National AOA Research Fellowship will help shine light on skin cancer

National AOA Research Fellowship will help shine light on skin cancer
The same enzyme that enables us to walk in the sun without shedding our skin can also enable non-melanoma skin cancer to survive and grow, researchers say. Dr. Abigail Cline (pictured foreground), a student at the Medical College of Georgia at Georgia Regents University, is spending the summer between her freshman and sophomore years learning more about the role of this enzyme, protein kinase D, or PKD1, in skin cell damage and death. Credit: Phil Jones, Georgia Regents University

The same enzyme that enables us to walk in the sun without shedding our skin can also enable non-melanoma skin cancer to survive and grow, researchers say.

Dr. Abigail Cline, a student at the Medical College of Georgia at Georgia Regents University, is spending the summer between her freshman and sophomore years learning more about the role of this enzyme, protein kinase D, or PKD1, in skin cell damage and death.

Cline is among 50 recipients of the 2014 national Alpha Omega Alpha Carolyn L. Kuckein Student Research Fellowship.
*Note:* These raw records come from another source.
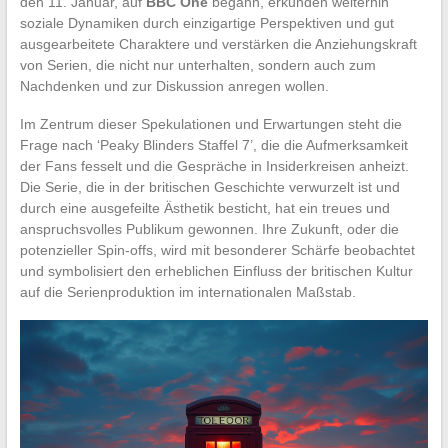
den 11. Januar, auf
BBC One
begann, erkunden weiterhin
soziale Dynamiken durch einzigartige Perspektiven und gut
ausgearbeitete Charaktere und verstärken die Anziehungskraft
von Serien, die nicht nur unterhalten, sondern auch zum
Nachdenken und zur Diskussion anregen wollen.
Im Zentrum dieser Spekulationen und Erwartungen steht die
Frage nach ‘Peaky Blinders Staffel 7’, die die Aufmerksamkeit
der Fans fesselt und die Gespräche in Insiderkreisen anheizt.
Die Serie, die in der britischen Geschichte verwurzelt ist und
durch eine ausgefeilte Ästhetik besticht, hat ein treues und
anspruchsvolles Publikum gewonnen. Ihre Zukunft, oder die
potenzieller Spin-offs, wird mit besonderer Schärfe beobachtet
und symbolisiert den erheblichen Einfluss der britischen Kultur
auf die Serienproduktion im internationalen Maßstab.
AOA, the national honor medical society, awards the fellowships based on the quality and promise of the proposal.

Cline, already a PhD in biochemistry who is contemplating a career in dermatology, considers an early focus on pervasive non-melanoma skin cancers a great place to start. The National Cancer Institute estimates about 2 million new cases this year in the United States.

Non-melanoma skin cancers, which thrive in sun-exposed areas such as the face, can be disfiguring to remove, said Cline's summer mentor, Dr. Wendy Bollag, an MCG cell physiologist who has studied PKD1 for nearly 15 years. "And, just because of the sheer number of cases, even if you just have a small percentage that metastasize, it becomes significant."

Bollag reported in 2010 in the journal Oncogene that ultraviolet light activates PKD1. Her research has also shown that UV's effects are cumulative and dose dependent so more UV exposure equals more PKD1 activity. Resulting problems, including non-melanoma , become a particular concern for an aging population.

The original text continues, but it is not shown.